I need to preface this post by saying that we need a new hose, and we’re planning to buy one next Spring.
Our poor basement has been very wet lately. We have a humidifier down there, and Jim hangs up packets of Damp-Rid which work really well. But this summer it’s been wetter than normal, mostly due to 4 reasons:
 The humidifier hose, which is supposed to drain into the sump-pump hole, was actually laying on the floor causing a constant puddle. Thankfully hubby spotted it and steered it back into the hole.
 The hot water heater has had a slow leak for a couple months, but started majorly leaking earlier this week, including into our cage [my workshop!] and under my new WorkMate table, Shop-Vac, and Whitmor Shelves:
Thankfully the water heater was replaced Tuesday, so no more leak!
 The foundation leak that always causes our basement cage to get very wet and puddle-y after a rain storm:
 And this summer the wall to the right of our basement stairs sprung a leak any time the outside garden hose was left on, and took over a week to dry out. The leak is due to a small hole in the hose up near the top which sprayed a constant stream of mist against the foundation. Here’s pics from July & August:
And a pic from this past weekend:
I’m getting very nervous about mold. Our neighbors and I have been trying to remember to turn off the hose every time we use it, but that doesn’t always happen. So after work yesterday I tried to fix it with Teflon Tape. I had never heard of Teflon Tape until I met hubby. He’s very smart. I disconnected the hose from the house and wrapped the thread with Tape:
I screwed the hose back on [over the Tape] and turned on the faucet. Still leaking. I realized the leak was actually below the connection to the faucet, between the 2 pieces of metal. So I wrapped that part with Teflon Tape, too:
Still leaking. Not quite as much, but still leaking. So I pulled out my big gun: a length of green plastic gutter-extender that I bought at Home Depot a few weeks ago. I unscrewed the hose, fed it through the piece of gutter-extender, screwed the hose back in, expanded the segments of the extender to a length where the leaking water would run through the tube and be deposited about 3 feet away from the foundation, then used my drill to secure the hose to the house so it wouldn’t slip:
The gutter extender runs through part of my neighbor’s garden. Those plastic mushrooms glow at night – they’re very cool! You can see in the 2nd pic the cement foundation is a bit wet [as is the dirt] behind the green plastic tube. That’s from when I was doing my Teflon Tape tests. Hopefully the tube will alleviate THAT basement leak. So all that’s left to tackle is the foundation leak in our cage.
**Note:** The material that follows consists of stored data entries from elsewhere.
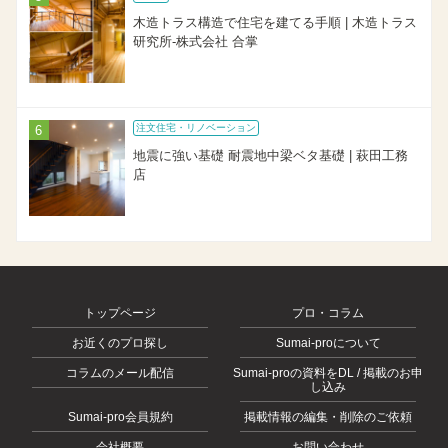
木造トラス構造で住宅を建てる手順 | 木造トラス
研究所-株式会社 合掌
注文住宅・リノベーション
地震に強い基礎 耐震地中梁ベタ基礎 | 萩田工務
店
トップページ
プロ・コラム
お近くのプロ探し
Sumai-proについて
コラムのメール配信
Sumai-proの資料をDL / 掲載のお申
し込み
Sumai-pro会員規約
掲載情報の編集・削除のご依頼
会社概要
お問い合わせ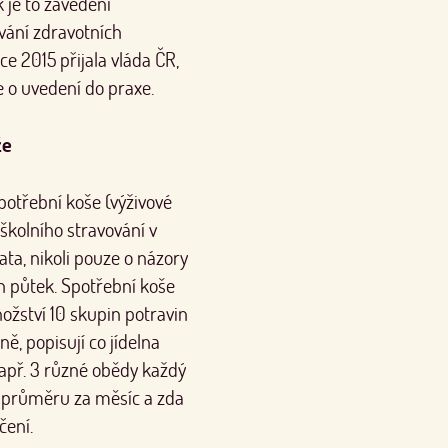
k je to zavedení
vání zdravotních
ce 2015 přijala vláda ČR,
de o uvedení do praxe.
že
potřební koše (výživové
školního stravování v
data, nikoli pouze o názory
h půtek. Spotřební koše
žství 10 skupin potravin
ě, popisují co jídelna
např. 3 různé obědy každý
 v průměru za měsíc a zda
čení.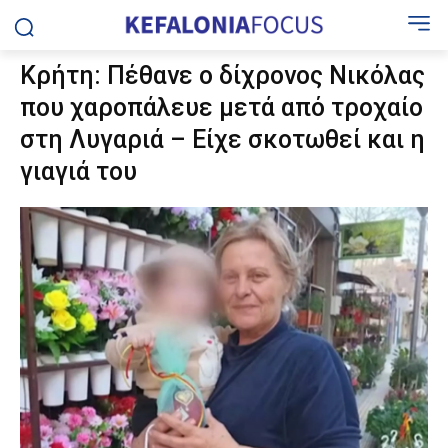
Κρήτη: Πέθανε ο δίχρονος Νικόλας
που χαροπάλευε μετά από τροχαίο
στη Λυγαριά – Είχε σκοτωθεί και η
γιαγιά του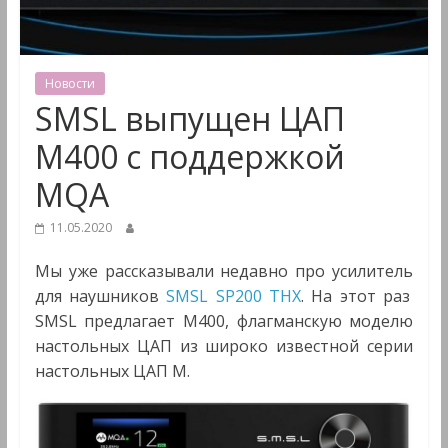
&
Мультимедиа
Новости
SMSL выпущен ЦАП
M400 с поддержкой
MQA
11.05.2020
Мы уже рассказывали недавно про усилитель
для наушников
SMSL SP200 THX
. На этот раз
SMSL предлагает M400, флагманскую моделю
настольных ЦАП из широко известной серии
настольных ЦАП М.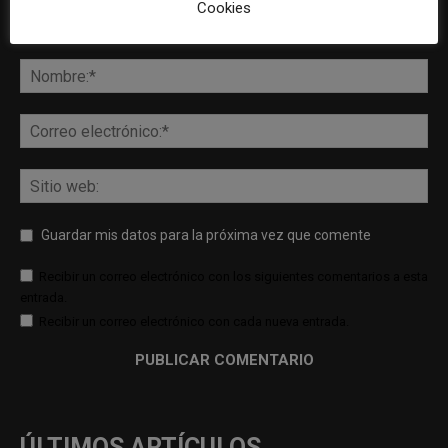
Cookies
Guardar mis datos para la próxima vez que comente
Recibir un correo electrónico con los siguientes comentarios a esta
entrada.
Recibir un correo electrónico con cada nueva entrada.
ÚLTIMOS ARTÍCULOS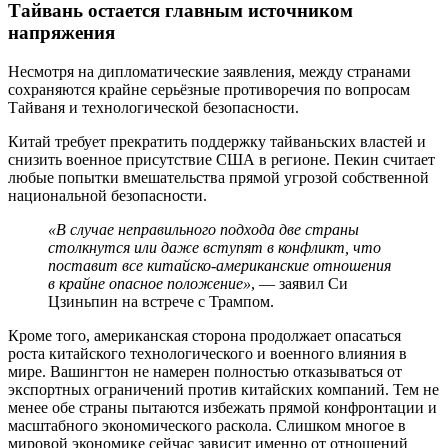
Тайвань остается главным источником
напряжения
Несмотря на дипломатические заявления, между странами
сохраняются крайне серьёзные противоречия по вопросам
Тайваня и технологической безопасности.
Китай требует прекратить поддержку тайваньских властей и
снизить военное присутствие США в регионе. Пекин считает
любые попытки вмешательства прямой угрозой собственной
национальной безопасности.
«В случае неправильного подхода две страны
столкнутся или даже вступят в конфликт, что
поставит все китайско-американские отношения
в крайне опасное положение»
, — заявил Си
Цзиньпин на встрече с Трампом.
Кроме того, американская сторона продолжает опасаться
роста китайского технологического и военного влияния в
мире. Вашингтон не намерен полностью отказываться от
экспортных ограничений против китайских компаний. Тем не
менее обе страны пытаются избежать прямой конфронтации и
масштабного экономического раскола. Слишком многое в
мировой экономике сейчас зависит именно от отношений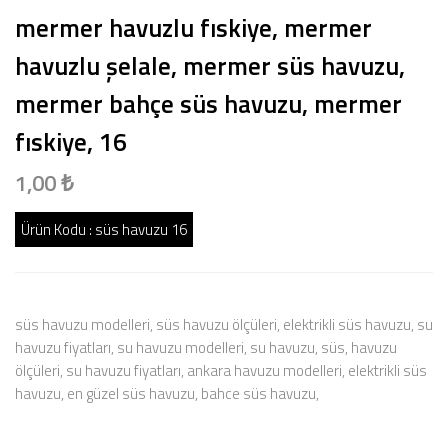
mermer havuzlu fıskiye, mermer
havuzlu şelale, mermer süs havuzu,
mermer bahçe süs havuzu, mermer
fıskiye, 16
1,00 ₺
Ürün Kodu :
süs havuzu 16
süs havuzu modelleri, süs havuzu ölçüleri, elektrikli süs havuzu, su
havuzu fiyatları, su havuzu modelleri, su havuzu, süs, havuzu
ölçüleri, su havuzu fiyatları, ankara havuzu modelleri, elektrikli süs
havuzu, en güzel süs havuzu, bahce süs havuzu,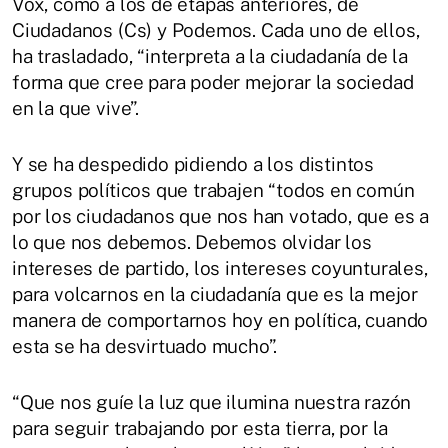
Vox, como a los de etapas anteriores, de
Ciudadanos (Cs) y Podemos. Cada uno de ellos,
ha trasladado, “interpreta a la ciudadanía de la
forma que cree para poder mejorar la sociedad
en la que vive”.
Y se ha despedido pidiendo a los distintos
grupos políticos que trabajen “todos en común
por los ciudadanos que nos han votado, que es a
lo que nos debemos. Debemos olvidar los
intereses de partido, los intereses coyunturales,
para volcarnos en la ciudadanía que es la mejor
manera de comportarnos hoy en política, cuando
esta se ha desvirtuado mucho”.
“Que nos guíe la luz que ilumina nuestra razón
para seguir trabajando por esta tierra, por la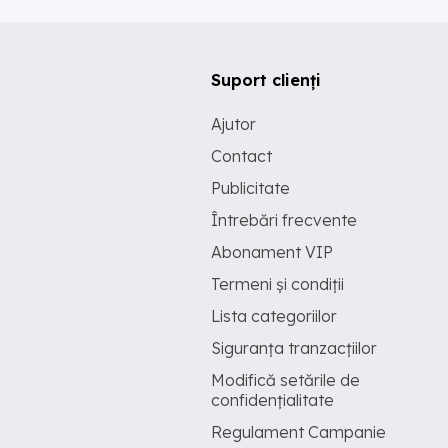
Suport clienți
Ajutor
Contact
Publicitate
Întrebări frecvente
Abonament VIP
Termeni și condiții
Lista categoriilor
Siguranța tranzacțiilor
Modifică setările de
confidențialitate
Regulament Campanie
Meanwhile, 2 of my hibiscus plants which feature “double flowers” are in full bloom in the yard:
This temporary fix turned into a permanent fix 🙂 There didn’t seem to be any reason to remove the piece of gutter extender. When we buy a new hose [usually every Spring] we just loop it through the piece of gutter extender and reattach the extender piece to the exterior wall of the house.